Frequently asked questions about compulsory licenses

version 1.0a
January 20, 1999

  1. What is a compulsory license.

    Compulsory licenses are licensees that are granted by a government to use patents, copyrighted works or other types of intellectual property. The United States government has several specific statutes for compulsory licensing covering a wide range of topics, as well as more general authority for compulsory licensing under antitrust and eminent domain laws. Other countries have their own approaches to compulsory licensing.

    Compulsory licenses are an essential government instrument to intervene in the market and limit patent and other intellectual property rights in order to correct market failures. The authority to issue a compulsory license is important, even when the right isn't exercised, because it may temper the exercise of market power or the abuse of a patent.

  2. Why do governments issue licenses to use intellectual property?

    Governments issue compulsory licenses to broaden access to technologies and information in order to achieve a number of public purposes. For example, National Public Radio (NPR) recently was granted compulsory licenses for noncommercial educational broadcasting use of the repertoires of the American Society of Composers, Authors and Publishers (ASCAP) and Broadcast Music, Inc. (BMI). The Clean Air Act provides for compulsory licensing of patents related to air pollution. Antitrust authorities seek compulsory licenses as remedies for problems of monopoly or anticompetitive practices. The National Institutes of Health is examining compulsory licenses in order to facilitate broader dissemination of biotechnology "research tools." Many countries have provisions in laws for compulsory licensing if the patent owner refused to make the invention available (failure to "work" the patent), for dependent patents, or for various public interest reasons, such as to correct cases where pharmaceuticals are "available to the public in insufficient quantity or at abnormally high prices." (France).

    Patents and other intellectual property rights are creations of government policy. In writing about a German compulsory license related to the development of interferon, Michael Kern wrote: "One should not forget that patents represent a interventionist instrument, ultimately for the sake of community welfare. Thus intervention to restrict some of the effects of patents may be required, when the community welfare is [no] longer served."

  3. What is the status of compulsory licenses under International Law?

    Nations currently have the right to issue compulsory licenses on patents and copyrights.
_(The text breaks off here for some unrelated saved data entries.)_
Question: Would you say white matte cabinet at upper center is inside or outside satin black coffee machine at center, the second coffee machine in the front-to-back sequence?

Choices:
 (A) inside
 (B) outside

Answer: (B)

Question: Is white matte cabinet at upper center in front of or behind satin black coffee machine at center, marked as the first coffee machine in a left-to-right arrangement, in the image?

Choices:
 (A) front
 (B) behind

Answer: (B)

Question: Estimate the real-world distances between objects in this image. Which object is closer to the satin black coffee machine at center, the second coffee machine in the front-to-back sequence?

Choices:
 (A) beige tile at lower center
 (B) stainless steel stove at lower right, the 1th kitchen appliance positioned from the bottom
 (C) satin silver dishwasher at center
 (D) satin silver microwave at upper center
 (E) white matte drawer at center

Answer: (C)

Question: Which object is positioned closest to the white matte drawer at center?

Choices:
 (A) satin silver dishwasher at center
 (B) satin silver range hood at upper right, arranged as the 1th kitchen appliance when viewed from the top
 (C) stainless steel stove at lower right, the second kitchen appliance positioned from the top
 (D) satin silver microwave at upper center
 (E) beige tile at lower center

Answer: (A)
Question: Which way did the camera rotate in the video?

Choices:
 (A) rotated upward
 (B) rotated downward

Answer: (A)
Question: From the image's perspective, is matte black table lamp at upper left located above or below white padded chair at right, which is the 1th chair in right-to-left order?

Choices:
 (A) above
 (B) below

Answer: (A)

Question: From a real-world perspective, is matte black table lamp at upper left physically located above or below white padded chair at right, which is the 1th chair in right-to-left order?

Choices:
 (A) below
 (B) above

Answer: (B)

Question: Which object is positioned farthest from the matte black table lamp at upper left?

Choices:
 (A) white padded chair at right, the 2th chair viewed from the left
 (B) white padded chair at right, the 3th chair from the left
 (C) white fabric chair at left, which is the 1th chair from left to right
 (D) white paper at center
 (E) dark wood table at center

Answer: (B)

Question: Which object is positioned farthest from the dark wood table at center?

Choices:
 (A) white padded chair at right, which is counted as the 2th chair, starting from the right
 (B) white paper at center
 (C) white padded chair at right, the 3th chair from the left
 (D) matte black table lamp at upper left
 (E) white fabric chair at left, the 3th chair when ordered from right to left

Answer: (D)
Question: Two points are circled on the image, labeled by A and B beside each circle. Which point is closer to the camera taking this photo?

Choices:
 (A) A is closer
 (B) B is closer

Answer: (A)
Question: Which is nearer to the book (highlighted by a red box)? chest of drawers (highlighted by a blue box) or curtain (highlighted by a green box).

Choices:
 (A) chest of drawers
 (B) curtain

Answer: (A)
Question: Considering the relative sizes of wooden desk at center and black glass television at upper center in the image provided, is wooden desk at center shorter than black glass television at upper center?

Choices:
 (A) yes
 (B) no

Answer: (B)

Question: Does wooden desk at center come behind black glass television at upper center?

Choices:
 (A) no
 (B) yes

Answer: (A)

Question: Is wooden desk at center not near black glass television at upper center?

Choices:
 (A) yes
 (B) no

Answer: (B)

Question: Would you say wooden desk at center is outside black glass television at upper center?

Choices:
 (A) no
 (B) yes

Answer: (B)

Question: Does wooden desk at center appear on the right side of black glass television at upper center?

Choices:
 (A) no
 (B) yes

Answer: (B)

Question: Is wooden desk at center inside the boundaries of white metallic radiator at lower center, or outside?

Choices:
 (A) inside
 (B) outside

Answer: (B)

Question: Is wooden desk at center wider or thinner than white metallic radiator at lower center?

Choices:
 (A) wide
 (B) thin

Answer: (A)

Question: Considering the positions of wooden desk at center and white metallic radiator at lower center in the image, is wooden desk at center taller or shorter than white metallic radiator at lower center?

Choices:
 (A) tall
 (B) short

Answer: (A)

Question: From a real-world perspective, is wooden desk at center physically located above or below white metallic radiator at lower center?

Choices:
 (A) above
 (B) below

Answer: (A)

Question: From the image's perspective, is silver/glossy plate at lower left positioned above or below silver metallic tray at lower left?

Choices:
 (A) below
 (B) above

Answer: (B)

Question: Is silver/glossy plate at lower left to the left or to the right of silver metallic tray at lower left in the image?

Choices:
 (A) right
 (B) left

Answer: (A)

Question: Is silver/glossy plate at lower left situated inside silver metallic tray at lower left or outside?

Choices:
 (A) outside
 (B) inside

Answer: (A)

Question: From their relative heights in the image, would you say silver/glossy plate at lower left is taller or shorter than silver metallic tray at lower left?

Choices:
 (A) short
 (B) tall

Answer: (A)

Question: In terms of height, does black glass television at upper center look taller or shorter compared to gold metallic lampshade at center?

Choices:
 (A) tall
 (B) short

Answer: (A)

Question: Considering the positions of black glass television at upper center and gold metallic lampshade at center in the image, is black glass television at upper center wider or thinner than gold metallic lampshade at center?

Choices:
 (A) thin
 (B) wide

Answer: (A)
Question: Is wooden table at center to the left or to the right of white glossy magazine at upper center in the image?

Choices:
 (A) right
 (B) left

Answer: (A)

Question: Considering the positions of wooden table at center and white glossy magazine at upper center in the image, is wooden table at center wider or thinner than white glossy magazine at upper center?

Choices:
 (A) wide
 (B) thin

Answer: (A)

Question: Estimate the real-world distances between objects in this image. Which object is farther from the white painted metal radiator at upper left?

The Paris Convention for the Protection of Industrial Property plainly states "each country of the Union shall have the right to take legislative measures providing for the grant of compulsory licenses to prevent the abuses which might result from the exercise of the exclusive rights conferred by the patent, for example, failure to work."

    The World Trade Organization provisions on intellectual property are contained in the agreement on trade related aspects of intellectual property, known as TRIPS. The TRIPS provides for compulsory licenses of patents in Article 31, but also provides a number of restrictions on the use of compulsory licenses. The North American Free Trade Agreement (NAFTA) has its own provisions for compulsory licensing of patents, which are somewhat more restrictive than those in the TRIPS. In earlier drafts of the OECD's proposal for a Multinational Agreement on Investments (MAI), there was language to limit compulsory licensing of patents much more severely. Compulsory licenses would only be used "to remedy an alleged violation of competition laws." After broad opposition to the MAI, negotiations were suspended.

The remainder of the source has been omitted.